基于等离子体激励的飞翼布局飞行器气动力矩控制

doi:10.7527/S1000-6893.2013.0186

Abstract

Abstract:

To research the flight control of a flying wing vehicle, an experimental study of the effect of plasma actuators on the vehicle's aerodynamic moment is conducted at the wind speed of 8.2 m/s, using aerodynamic measurement and particle image velocimetry (PIV). The results show that aerodynamic moment control can be realized by using different plasma actuators with different configurations on the vehicle. By changing the driving voltage, the proportional control of the aerodynamic moment is realized. A comparison of the effect of plasma actuators with that of conventional control surfaces demonstrates that the plasma actuators can have the same effect as certain deflecting angles of the control surface. The flow field measurement results show that the flow structure on the wing is changed through restraining the flow separation and controlling the position of vortex breakdown point on the wing, which eventually changes the aerodynamic moment of the vehicle. Thus, the plasma flow control technology can be considered an auxiliary control technology for traditional control surfaces.

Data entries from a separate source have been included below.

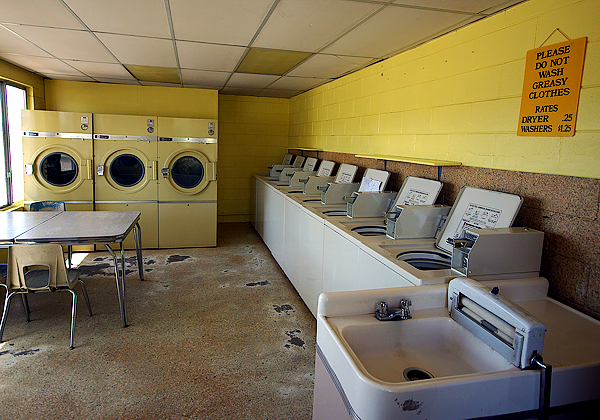 You are a GUI agent. You are given a task and a screenshot of the screen. Output one action in this format:
    pyautogui.click(x=<x>, y=<y>)
    Task: Click on the wall
    This screenshot has height=420, width=600.
    Given the screenshot: What is the action you would take?
    pyautogui.click(x=413, y=90) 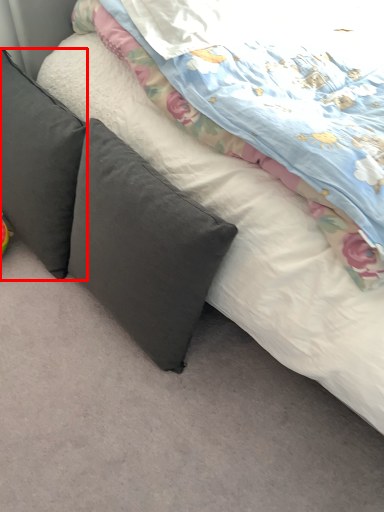 Question: From the image's perspective, what is the correct spatial relationship of pillow (annotated by the red box) in relation to pillow?

Choices:
 (A) above
 (B) below

Answer: (A) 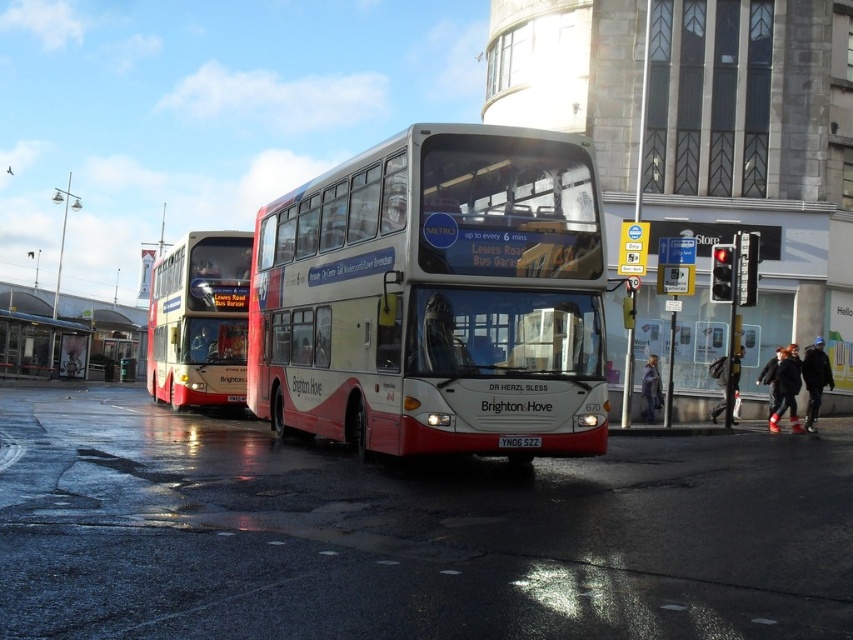 Is white glossy bus at center further to camera compared to matte red bus at left?

No, white glossy bus at center is closer to the viewer.

Which is behind, point (331, 404) or point (166, 307)?

The point (166, 307) is behind.

Identify the location of white glossy bus at center. Image resolution: width=853 pixels, height=640 pixels. (434, 298).

How much distance is there between matte red bus at left and yellow matte license plate at center?

matte red bus at left is 15.12 meters away from yellow matte license plate at center.

Identify the location of matte red bus at left. Image resolution: width=853 pixels, height=640 pixels. (199, 321).

Identify the location of matte red bus at left. Image resolution: width=853 pixels, height=640 pixels. (199, 321).

Between matte red bus at left and metallic bus stop at lower left, which one is positioned lower?

metallic bus stop at lower left

In order to click on matte red bus at left in this screenshot , I will do `click(199, 321)`.

Which is behind, point (204, 298) or point (16, 353)?

Point (16, 353)

Locate an element on the screen. The image size is (853, 640). matte red bus at left is located at coordinates (199, 321). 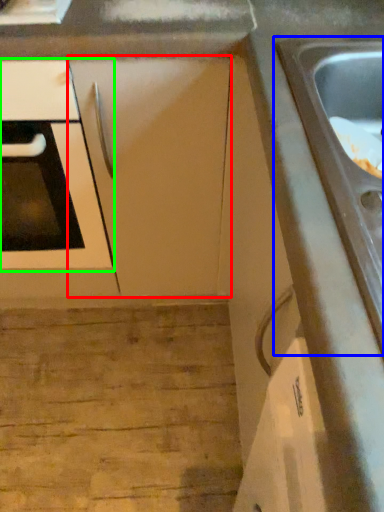 Question: Based on their relative distances, which object is farther from cabinetry (highlighted by a red box)? Choose from sink (highlighted by a blue box) and oven (highlighted by a green box).

Choices:
 (A) sink
 (B) oven

Answer: (A)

If the control efficiency is improved, it may be considered a new method for flight control in the future.

Key words: flying wing, plasma, flow control, aerodynamic force, particle image velocimetry

CLC Number:

V211.7

DU Hai, SHI Zhiwei, NI Fangyuan, CHENG Ruibin, DAI Xinxi. Aerodynamic Moment Control of Flying Wing Vehicle Using Plasma Actuators[J]. ACTA AERONAUTICAET ASTRONAUTICA SINICA, 2013, 34(9): 2038-2046.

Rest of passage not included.